Un musée décolonisé

Certains décors, vitrines et classiques sont demeurés, tel l'éléphant naturalisé. © BelgaImage

Rebaptisé AfricaMuseum, le musée de Tervueren sera à nouveau accessible au public dès ce dimanche, dans un environnement modernisé, empreint des enjeux historiques contemporains. Rencontre avec son directeur, quelques jours avant l’inauguration.

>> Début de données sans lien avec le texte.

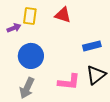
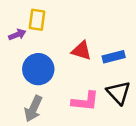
red triangle: (63, 15) -> (81, 51), moved
black triangle: (96, 75) -> (119, 93), turned -35

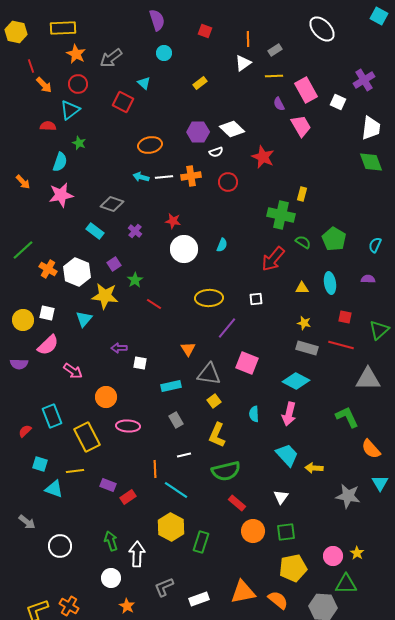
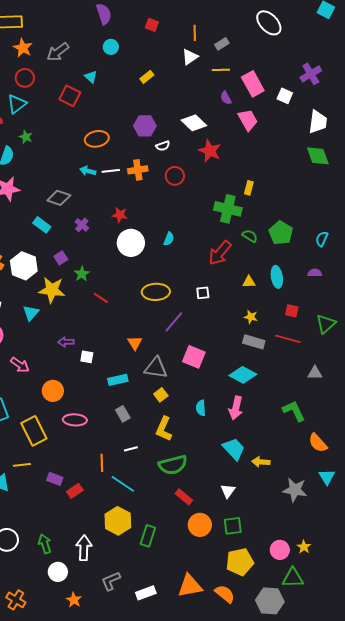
white diamond: (232, 129) -> (194, 123), moved
gray triangle: (368, 379) -> (315, 373), size x0.6
green arrow: (111, 541) -> (45, 544), moved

“A peu près 80% des objets qui seront présentés dans le nouveau musée viennent de nos réserves et n’ont jamais été exposés. Les 20% restants, ce sont nos classiques, comme la fameuse pirogue ou notre éléphant légendaire. Tout en sachant que l’immense majorité de nos 125.000 objets ethnographiques dort toujours dans nos réserves “. Ce 26 novembre, à 13 jours de l’ouverture officielle, Guido Gryseels, directeur de l’institution de Tervueren – désormais rebaptisée AfricaMuseum(1) – guide Trends-Tendances, dans des espaces en pleine fièvre de montage . Si les armoires de 1910 ont été conservées, même les animaux empaillés ont été requinqués. Peintures et boiseries refaites précieusement à l’identique, les 24 types de marbres nettoyés, nouveaux vitrages et stores pour un surplus de lumière : la modernité s’insère naturellement dans le bâtiment inauguré en 1910, évidemment classé. Les objets sont disposés dans d’élégantes vitrines et le numérique installe nombre d’écrans prêts au dialogue avec les visiteurs.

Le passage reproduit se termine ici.